E. Venizelos: The position of K. Mitsotakis that the surveillance was legal is a major error

Evangelos Venizelos characterizes the Prime Minister’s “position that the surveillance was formally legal but politically incorrect” as a “large-scale error”.

In his statement on the issue, after the relative official position of the Prime Minister, Mr. Venizelos speaks of “a model of centralized exercise of power reaching its limits with a lot of noise”, he emphasizes that “the issues of democracy and the rule of law cannot be compared , there is an absolute claim and an absolute obligation to respect” and citing articles of the Constitution he emphasizes that “there is not even a basic legality when the privacy of MEP communications is violated”.

He even states that “with regard to the specific and confessed incident, the competent criminal justice bodies must act immediately”.

Concluding his statement, Mr. Venizelos maintains that “political responsibility is ultimately decided by election” and he believes that what is required of the citizens is a Government capable of responding to the great challenges of the moment “the first of which is quality and durability of liberal democracy”.

The statement in detail:

“We are watching an entire model of centralized exercise of power reaching its limits very noisily. The mixture of omnipotence and austerity has become uncontrollable. The model must therefore be changed immediately. This is imperative for the present and any future Government. No one has the right to immerse the country in sad aspects of the past, distant and near. The issues of democracy and the rule of law cannot be compared, there is an absolute claim and an absolute obligation to respect. I expected the Prime Minister to refer to this fundamental issue but unfortunately he did not do so today.

Next to the enormous chain responsibilities of political bodies that we will see arriving, there are equally enormous responsibilities of the judiciary in the form of prosecutorial officers with special and exclusive duties, such as the “Prosecutor of the Public Prosecutor’s Office”. It was preceded by the extremely challenging experience of the “corruption prosecutor”. The abolition of these special / privileged prosecutorial positions, which in any case harm the principle of the legal judge, is imperative.

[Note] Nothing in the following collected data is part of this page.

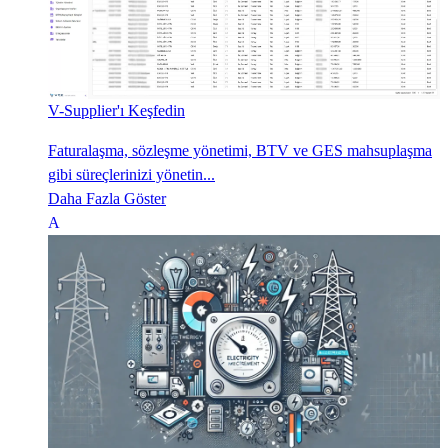
V-Supplier'ı Keşfedin
Faturalaşma, sözleşme yönetimi, BTV ve GES mahsuplaşma
gibi süreçlerinizi yönetin...
Daha Fazla Göster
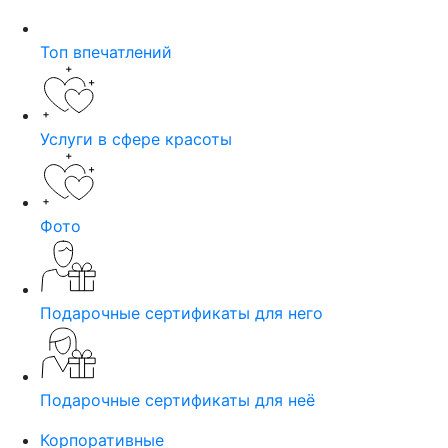
Топ впечатлений
Услуги в сфере красоты
Фото
Подарочные сертификаты для него
Подарочные сертификаты для неё
Корпоративные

The interception of telephone communications in violation of article 19 par. 1 of the Code, either by conventional or advanced technical methods or by the diabolical coincidence of both, is primarily a criminal act. There is not even elementary legality when the privacy of MEP communications, which has the legal protection of the MEP at the national level, is violated, citing reasons of national security. The parliamentary secrecy of article 61 par. 3 as a more special provision sets, directly from the Constitution, additional specific limits on the bending of telecommunications secrecy provided for in article 19 par. 1. Articles 8 of the ECHR and 7 of the EU Convention strengthen and do not diminish the guarantees. An MP or MEP and especially a party leader cannot be monitored for reasons of “national security” endogenous or much more “imported”. Such excuses are as bad and harmful as the act itself. The Prime Minister’s position that the surveillance was formally legal but politically incorrect is a gross error. Can political figures, MPs and party leaders be monitored for reasons of “national security” if the respective prime minister weighs it and an appeals prosecutor approves it? Of course not. I am waiting for the Prime Minister to come back with a relevant clarification.

Therefore, with regard to the specific and confessed event, the competent bodies of the criminal justice must act immediately, which do not have to wait for any parliamentary procedure regarding the criminal responsibility of persons who do not fall under article 86 Comp.

Obviously, parliamentary control must be started immediately and effectively exercised, with the first step being the formation of an inquiry committee or the transformation of the Institutions and Transparency Committee into an inquiry committee. Not only for this specific case but also for the whole issue of the operation of the EYP and related services, with an emphasis on the privacy of communications. Parliamentary control of these services is an internationally serious institutional guarantee. It is obvious that the provision of the Rules of Procedure of the Parliament for the role of the Committee on Institutions and Transparency in relation to the EYP does not work effectively and as a deterrent. Immediate completion of both the law and the Rules of Procedure of the Parliament is required. Countries need the best possible and most effective intelligence services, but not at the expense of the guarantees of democracy and the rule of law.

Political responsibility is ultimately determined by election. I believe and hope that what is asked of the citizens is a Government capable of responding to the great challenges of the moment, international political, economic and social challenges, the first of which is the quality and resilience of liberal democracy.